# Apache HBase

HBase is a distributed big data store. It is very effective for handling large and sparse datasets. OvalEdge uses an HBase client jar with Kerberos authentication that connects to the data source to crawl data objects and profile the sample data.

![](https://support.ovaledge.com/hs-fs/hubfs/image-png-Apr-26-2024-11-21-30-8340-AM.png?width=568\&height=263\&name=image-png-Apr-26-2024-11-21-30-8340-AM.png)

## **Connector Capabilities**

The connector capabilities are shown below:

### **Crawling**

| **Features** | **Supported Objects** | **Remarks** |
| ------------ | --------------------- | ----------- |
| Crawling     | Tables, Table Columns | -           |

### **Profiling**

Please see [Profiling Data](https://support.ovaledge.com/profile-data) for more details on profiling.

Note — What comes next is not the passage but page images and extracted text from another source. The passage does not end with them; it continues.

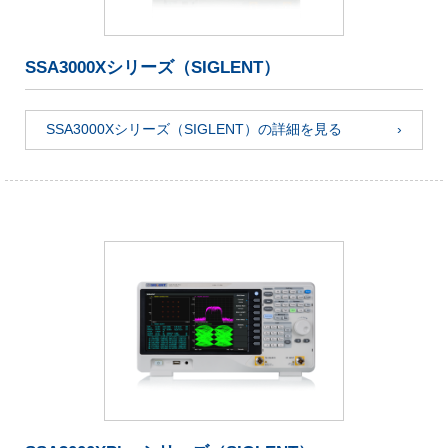
SSA3000Xシリーズ（SIGLENT）
SSA3000Xシリーズ（SIGLENT）の詳細を見る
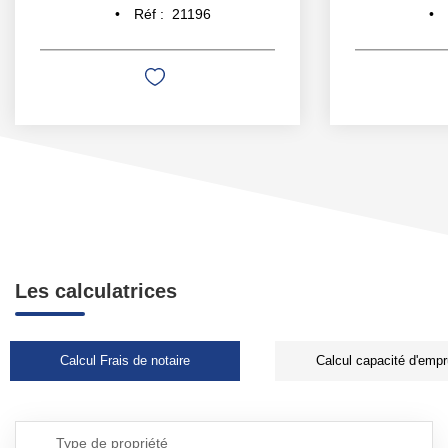
Réf :
21196
Les calculatrices
Calcul Frais de notaire
Calcul capacité d'empr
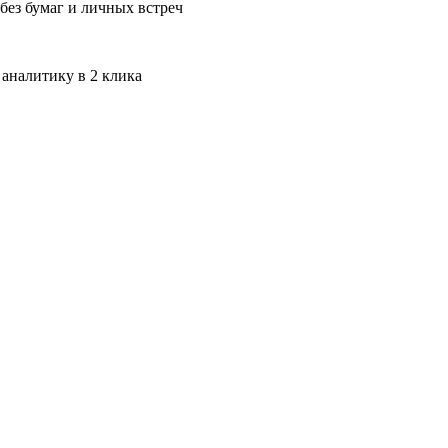
без бумаг и личных встреч
 аналитику в 2 клика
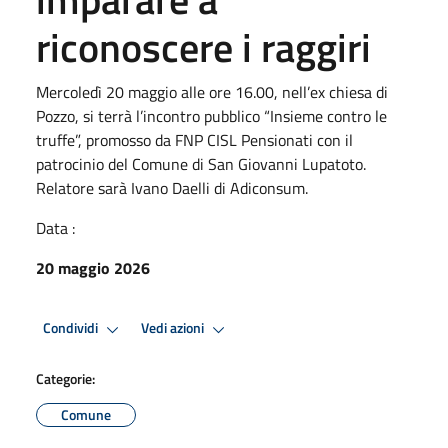
riconoscere i raggiri
Mercoledì 20 maggio alle ore 16.00, nell’ex chiesa di
Pozzo, si terrà l’incontro pubblico “Insieme contro le
truffe”, promosso da FNP CISL Pensionati con il
patrocinio del Comune di San Giovanni Lupatoto.
Relatore sarà Ivano Daelli di Adiconsum.
Data :
20 maggio 2026
Condividi
Vedi azioni
Categorie:
Comune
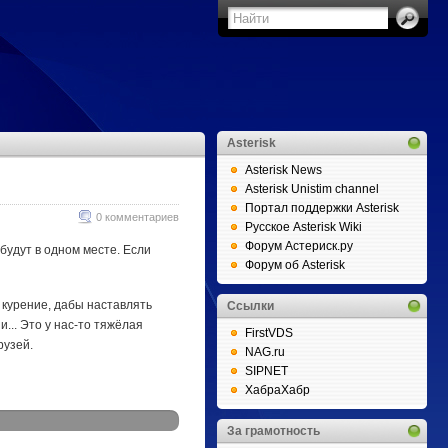
Asterisk
Asterisk News
Asterisk Unistim channel
Портал поддержки Asterisk
0 комментариев
Русское Asterisk Wiki
Форум Астериск.ру
 будут в одном месте. Если
Форум об Asterisk
 курение, дабы наставлять
Ссылки
... Это у нас-то тяжёлая
FirstVDS
рузей.
NAG.ru
SIPNET
ХабраХабр
За грамотность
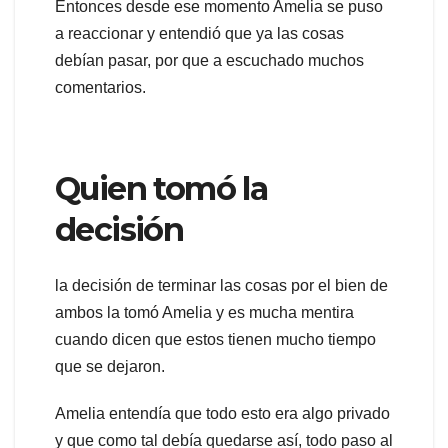
Entonces desde ese momento Amelia se puso
a reaccionar y entendió que ya las cosas
debían pasar, por que a escuchado muchos
comentarios.
Quien tomó la
decisión
la decisión de terminar las cosas por el bien de
ambos la tomó Amelia y es mucha mentira
cuando dicen que estos tienen mucho tiempo
que se dejaron.
Amelia entendía que todo esto era algo privado
y que como tal debía quedarse así, todo paso al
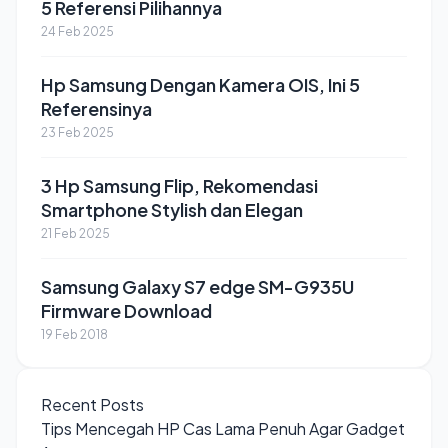
5 Referensi Pilihannya
24 Feb 2025
Hp Samsung Dengan Kamera OIS, Ini 5
Referensinya
23 Feb 2025
3 Hp Samsung Flip, Rekomendasi
Smartphone Stylish dan Elegan
21 Feb 2025
Samsung Galaxy S7 edge SM-G935U
Firmware Download
19 Feb 2018
Recent Posts
Tips Mencegah HP Cas Lama Penuh Agar Gadget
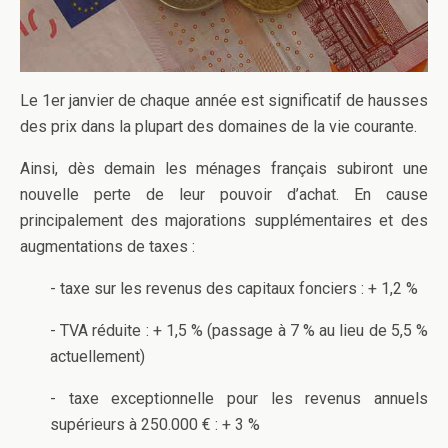
Le 1er janvier de chaque année est significatif de hausses
des prix dans la plupart des domaines de la vie courante.
Ainsi, dès demain les ménages français subiront une
nouvelle perte de leur pouvoir d’achat. En cause
principalement des majorations supplémentaires et des
augmentations de taxes :
- taxe sur les revenus des capitaux fonciers : + 1,2 %
- TVA réduite : + 1,5 % (passage à 7 % au lieu de 5,5 %
actuellement)
- taxe exceptionnelle pour les revenus annuels
supérieurs à 250.000 € : + 3 %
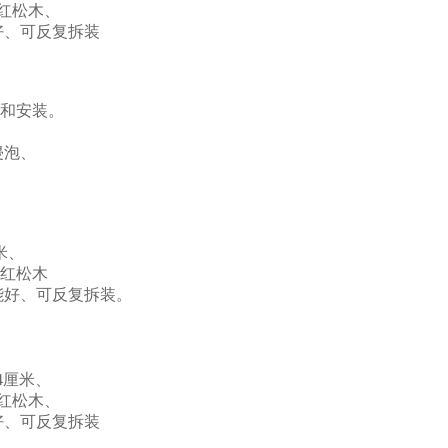
红松木、
、可反复拆装
接和安装。
侵泡、
米、
为红松木
好、可反复拆装。
4厘米、
红松木、
、可反复拆装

| **Features**     | **Details**                                   | **Remarks** |
| ---------------- | --------------------------------------------- | ----------- |
| Table Profiling  | Row count, Columns count, View sample data    |             |
| Column Profiling | Min, Max, Null count, distinct, top 50 values | -           |
| Full Profiling   | Supported                                     | -           |
| Sample Profiling | Supported                                     | -           |

### **Lineage Building**

| **Lineage Entities** | **Details**   |
| -------------------- | ------------- |
| Table Lineage        | Not Supported |
| Column Lineage       | Not Supported |

## **Prerequisites**

The following are prerequisites for connecting to the Hbase Connector:

### **Connection Details**

The following connection settings should be added for connecting to a Hbase database:

* #### **Kerberos Authentication**

  If opting for Kerberos authentication, users should ensure they have the following path details prepared.

  * Krb5.config file
  * keytab file&#x20;
* #### **Non Kerberos Authentication:**

### **Drivers**

The drivers used by the connector are given below:

| **Driver / API**    | **Version** | **Details**                                                                                                                                                                                               |
| ------------------- | ----------- | --------------------------------------------------------------------------------------------------------------------------------------------------------------------------------------------------------- |
| Hbase driver        | 2.2.3       | <p><a href="https://mvnrepository.com/artifact/org.apache.hbase/hbase/2.4.3"><https://mvnrepository.com/artifact/org.apache.hbase/hbase/></a></p><p><em>Note</em>: The latest version is 2.4.4</p>        |
| Hbase Client Driver | 2.2.3       | <p><a href="https://mvnrepository.com/artifact/org.apache.hbase/hbase-client"><https://mvnrepository.com/artifact/org.apache.hbase/hbase-client></a></p><p><em>Note</em>: The latest version is 2.4.4</p> |

### **Configuring Environment Variables**

Configuring environment names enables you to select the appropriate environment from the drop-down list when adding a connector. This allows for consistent crawling of schemas across different environments, such as production (PROD), staging (STG), or temporary environments. It also facilitates schema comparisons and assists in application upgrades by providing a temporary environment that can later be deleted.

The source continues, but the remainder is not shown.